How Leading Institutions Build AI Agent Workflows in AML/KYC Compliance
Across banks and credit unions, top-down mandates to implement AI are commonplace. For compliance teams, that means navigating regulatory expectations around explainability and ensuring agentic AI systems operate as intended.
In our recent fireside chat on AI risk management for AML/KYC compliance, Ceri Lawley (CCO, International Finance Corporation), Christina Rea-Baxter (CEO, RayCor Consulting), Matthew Hunt (COO, Ground Truth Intelligence), and Peter Piatetsky (CEO, Castellum.AI) engaged in a candid discussion about the real-world risks, limitations and opportunities of AI agents in financial crime compliance.
Getting Started with AI Agents: Treat It Like Onboarding
"AI is not creating a new type of work, at least in compliance. It is doing specific jobs that already have job descriptions, that already have training programs." – Peter Piatetsky
This means providing proper system access, ensuring ongoing training and updating prompting when regulations change. Smaller financial institutions are better able to level the playing field with large competitors with the edge offered by well-trained AI adjudication agents.
Guide: How to Evaluate AI Agents for AML/KYC
AI Rollout: Start Conservative, Scale Thoughtfully
Christina Rea-Baxter from RayCor recommended starting with tasks like duplicate alert elimination and spot-checking under defined thresholds, with "regular sampling and regular QC and everything being documented." For high-stakes decisions, human judgment remains essential.
Matthew Hunt from Ground Truth Intelligence pointed out at where human expertise is irreplaceable: "The asymmetry around where there's the most risk tends to be in the least digitized jurisdictions, where information is not necessarily all available online and accessible to agents and models, but is offline, is held in the heads of people who are well-placed and understand those local markets." Critical information lives in the knowledge of local experts who understand specific markets, cultural contexts and jurisdictional nuances that AI agents cannot access from online sources alone.
How Analysts and AI Agents Collaborate in AML/KYC Workflows
Successful AI implementation creates a culture where human expert investigators work alongside agentic AI that automates rote tasks, enabling compliance teams to focus on complex, high-judgment work. In practice, responsibilities can be distributed as follows:
AI handles information gathering, summarization, initial analysis and screening of redundant alert reviews.
Humans retain responsibility for final determinations and complex judgments requiring cultural or contextual expertise.
AI agents become better at preliminary adjudications as they are continually audited and updated by human analysts. Analysts reclaim time for higher-value investigative work.

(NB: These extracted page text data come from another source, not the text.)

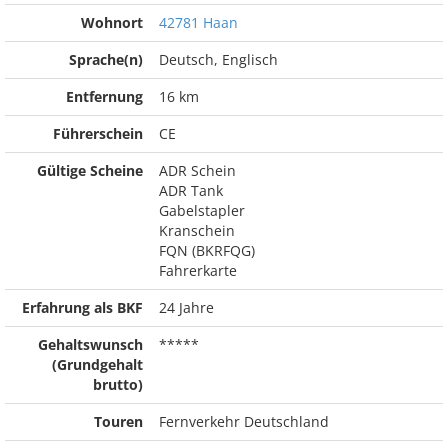
Wohnort
42781 Haan
Sprache(n)
Deutsch, Englisch
Entfernung
16 km
Führerschein
CE
Gültige Scheine
ADR Schein
ADR Tank
Gabelstapler
Kranschein
FQN (BKRFQG)
Fahrerkarte
Erfahrung als BKF
24 Jahre
Gehaltswunsch
*****
(Grundgehalt
brutto)
Touren
Fernverkehr Deutschland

Governance Frameworks and Ongoing Monitoring
The focus today is on AI agents that can take actions autonomously, requiring new governance approaches. The panel outlined how AI governance fits within the three lines of defense model:
First line: Business teams on the front line who are customer-facing and handle day-to-day operations.
Second line: Compliance oversight function providing specialized expertise and a second pair of eyes. This is where human-AI collaboration workflows are designed and monitored.

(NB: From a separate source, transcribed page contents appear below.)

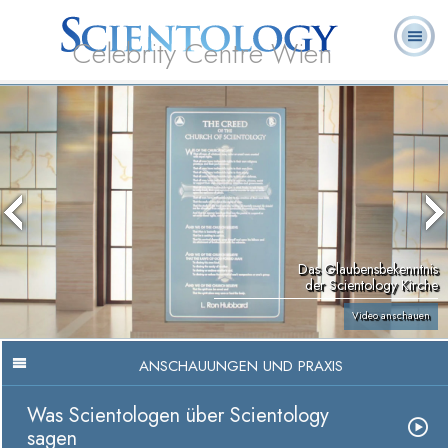
Celebrity Centre Wien
L. Ron
Was ist
Ehrenamtliche
Häufig gestellte
Bücher
Hubbard
Scientology?
Geistliche
Fragen
Das Glaubensbekenntnis
der Scientology Kirche
Video anschauen
ANSCHAUUNGEN UND PRAXIS
Was Scientologen über Scientology
sagen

Third line: Internal audit conducting periodic reviews to ensure agentic AI systems work as intended.
Integrating AI agents into this model means the second line designs risk-based triggers for when agents escalate to humans, while the third line audits whether those handoffs are effective.
The panel also identified regulatory risk as a primary concern, with organizations facing a fragmented regulatory environment: from the EU's prescriptive AI Act, to the US's decentralized model and non-binding NIST frameworks, to inconsistent state-level regulations within the US. Ceri Lawley from the IFC pointed out how the industry eventually managed similar fragmentation with data privacy regulations, and common standards are likely to emerge over time.
Until there is consensus on standards, institutions operating across multiple jurisdictions must build flexible compliance frameworks that accommodate different regulatory approaches while maintaining consistent internal governance and quality assurance practices.
Best Practice: Align Technology With Expertise
Responsible AI implementation requires vendors who can explain their technology completely, institutions that ask hard questions and governance frameworks that ensure human oversight at critical decision points.
As the industry navigates this transformation, the organizations leading the way are building AI systems with transparency at their core—making explainability and robust governance non-negotiable from the start.